The overarching story is the resolution of the unrequited love affair between Ifemulu, a Nigerian woman who emigrates to the US to study and stays for about 15 years, and Obinze, the man she leaves back home and estranges though never forgets and stops loving. But the nitty-gritty of the book is Ifemulu’s experience at suddenly “becoming black” when she emigrates. It’s at first bewildering and deeply puzzling and Adichie puts the reader into the Ifemulu’s perspective so we see the “rules” of a racialized society from her perspective of the outsider looking in. It’s like holding up a mirror so you can really see what is there. In this way, it’s also a novel about identity. In America, none of us can escape the identity of our races and precisely because the culture itself is racialized, we are powerless to choose a different identity. Ifemulu moves from being a FOB African immigrant, unemployable and isolated, to the trophy girlfriend of a wealthy, liberal white man, to a celebrated and successful blogger on race, to the girlfriend of an educated American black man with whom she is on equal footing but always has a different viewpoint in that she is a “NAB”–non-American black.
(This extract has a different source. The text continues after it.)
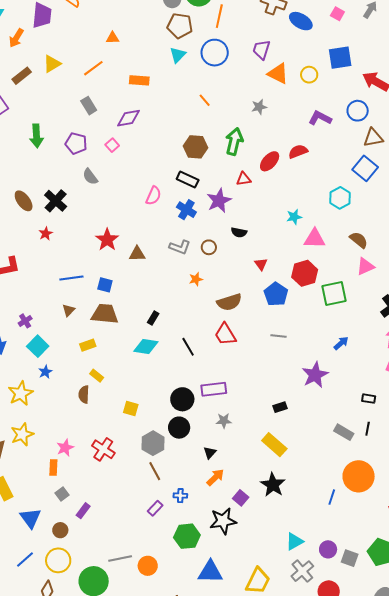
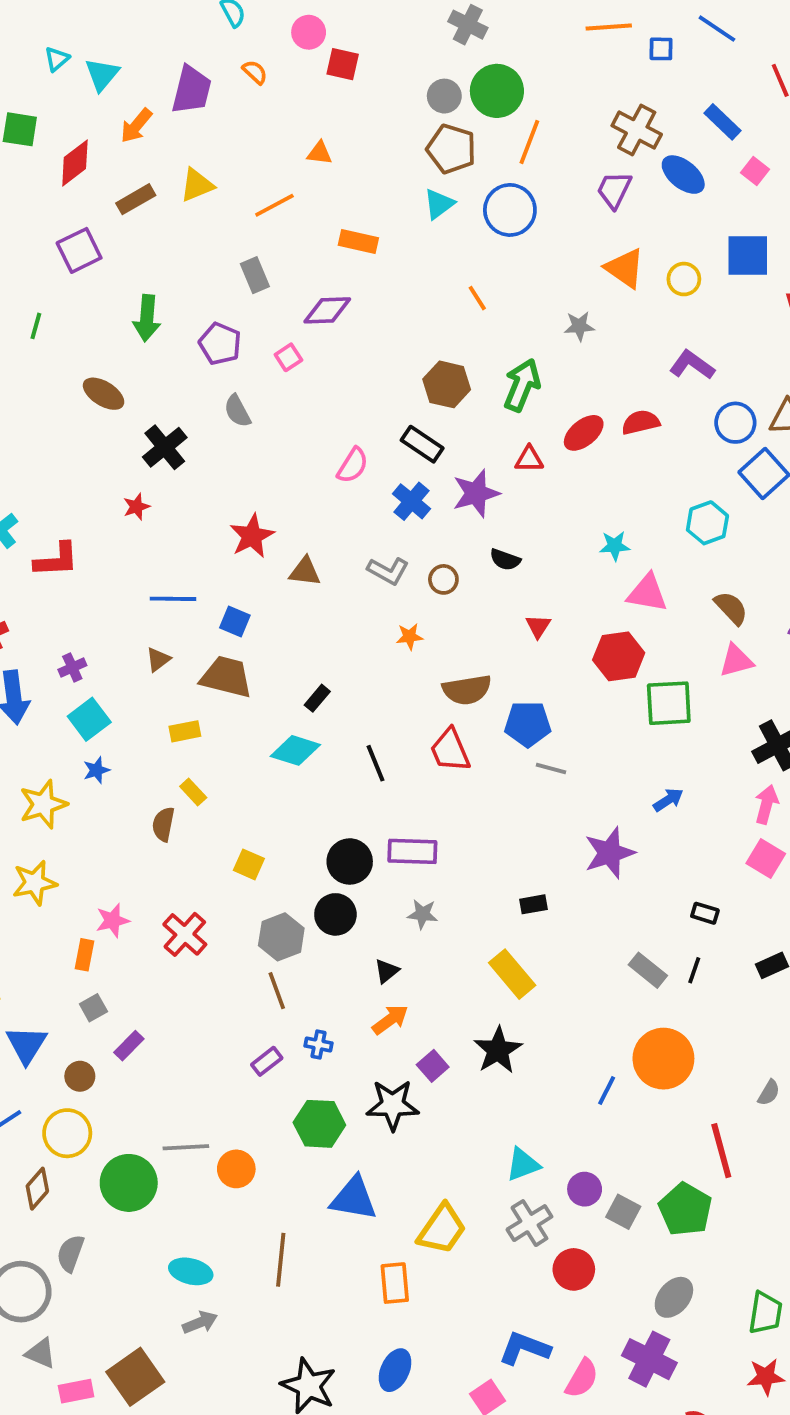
purple trapezoid: (262, 50) -> (614, 190), moved
blue circle: (358, 111) -> (735, 423), moved
brown ellipse: (24, 201) -> (104, 394), moved, turned -30
blue pentagon: (276, 294) -> (528, 724), moved, turned 30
Later, as Ifemulu left the meeting, she thought of Dike [her pre-teen Nigerian immigrant nephew], wondered…what he would be considered, whether American African or African American. He would have to choose what he was, or rather, what was would be chosen for him.
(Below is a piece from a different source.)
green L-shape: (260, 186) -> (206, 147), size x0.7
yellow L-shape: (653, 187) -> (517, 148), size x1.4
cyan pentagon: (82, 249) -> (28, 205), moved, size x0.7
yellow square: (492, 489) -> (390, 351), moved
Ifemulu’s hair styles are used in the book as symbol of the journey. In the beginning of the book, we meet Ifemulu at the end of her time in the US, just as she has decided to back to Nigeria for good. She is a well-assimilated NAB (non-American black) at this point. She has to travel from her achieved lifestyle in affluent Princeton, N. J. by bus into another town of immigrant neighborhoods to find a shop that can braid her hair for the journey home. Traveling to the neighborhood is like traveling back to her earlier self as a new African immigrant. As we learn the story of her time in the US, we learn about all her different hair styles–from using relaxers to make her hair more straight (and non-black), to letting it grow into a natural Afro, to having it braided in complex designs and styles by these immigrant women from various places in Africa. I don’t even pretend to understand the complex role that hair and hair styling plays in identity of black women, immigrant or otherwise, but I’ve heard a bit about it (Chris Rock even did a documentary on hair and black women), and thought it was a very interesting theme to weave (yes, pun) through the books.
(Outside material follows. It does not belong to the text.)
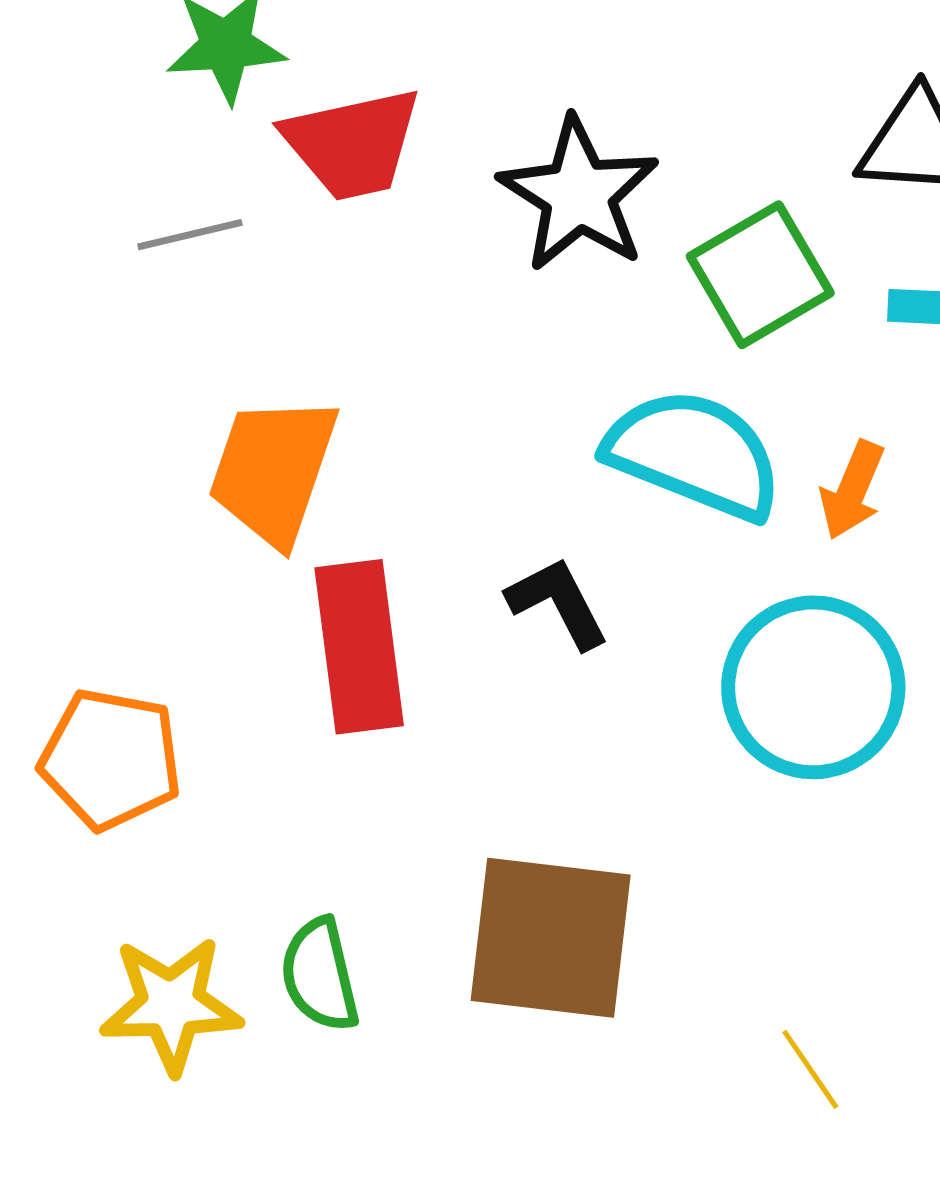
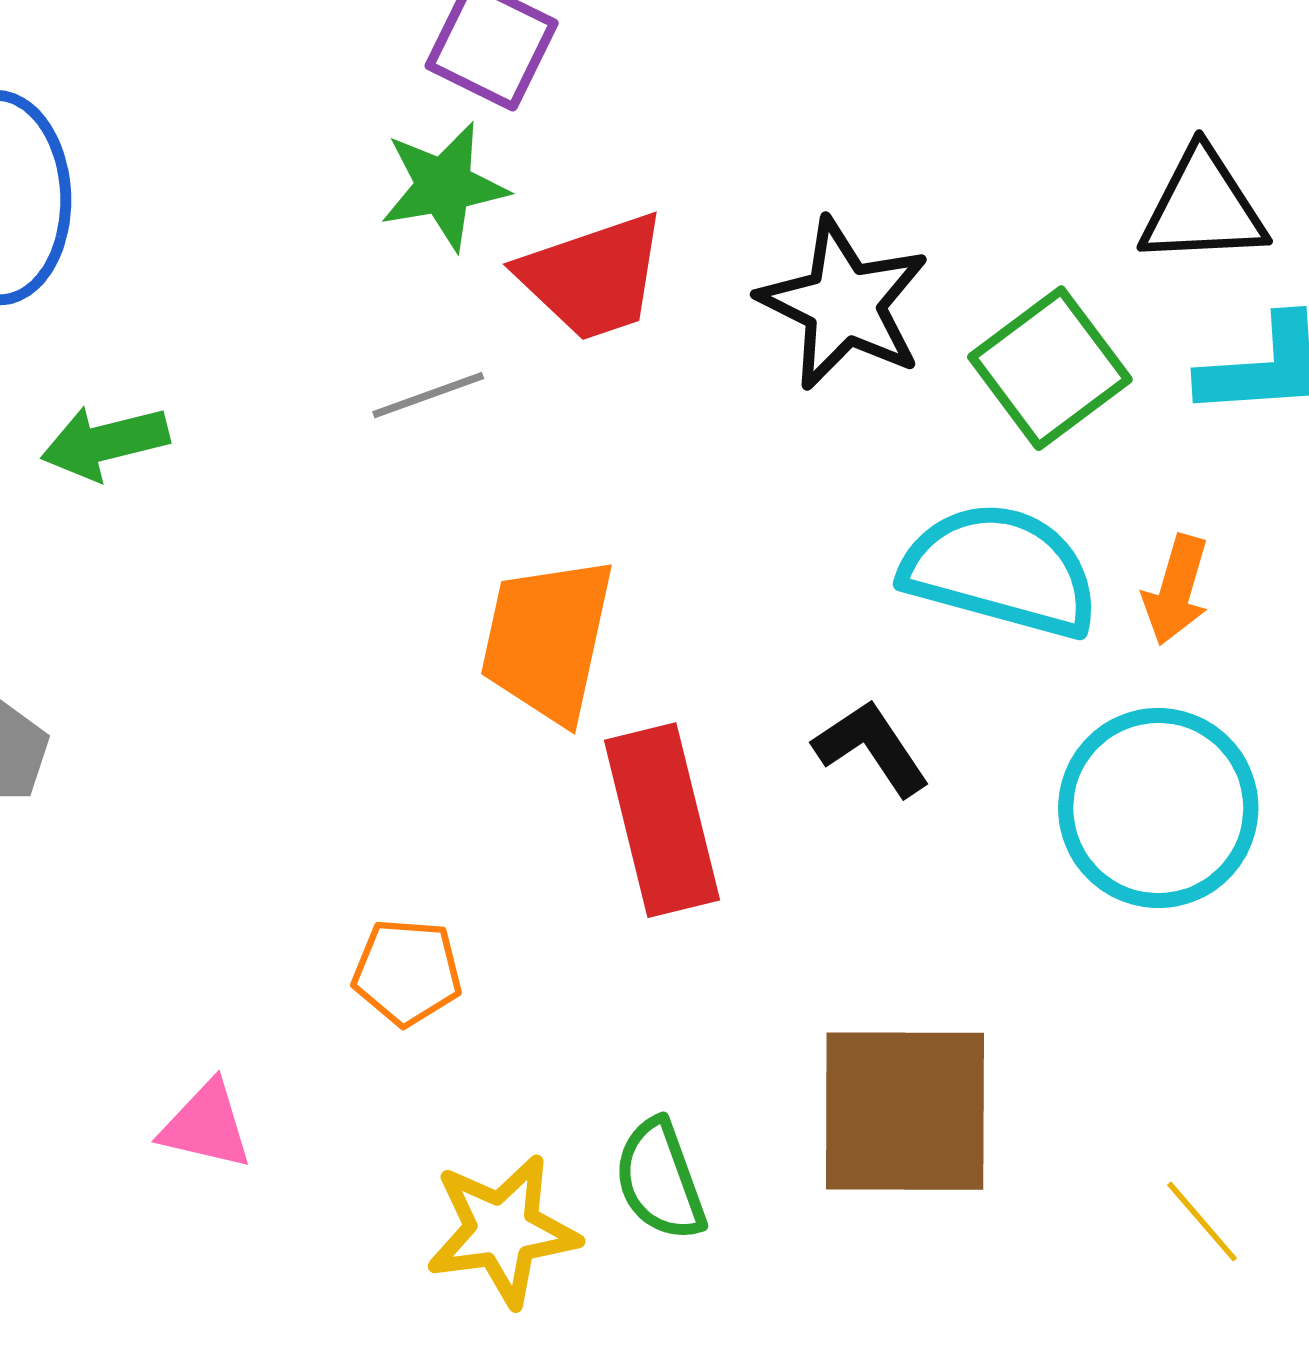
orange pentagon: (111, 759) -> (407, 972), size x0.7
Near the end of the book, one-not-very-likable character who is a writer says:
You can’t write an honest book about race in this country. If you write about how people are really affected by race, it’ll be too obvious. Black writers who do literary fiction in this country, all three of them, not the ten thousand who write those ghetto books with the bright covers, have two choices: they can either do precious or they can do pretentious. When you do neither, no one knows what to do with you. So if you are going to write about race, you have to make sure it’s so lyrical and subtle that the reader who doesn’t’ read between the lines won’t even know it’s about race.
Well, it seems to me that Adichie has written a very honest book about race in America, that struck me as neither precious nor pretentious. I hope we know what to do with her–read, enjoy, think. And oh–it’s a good love story to boot.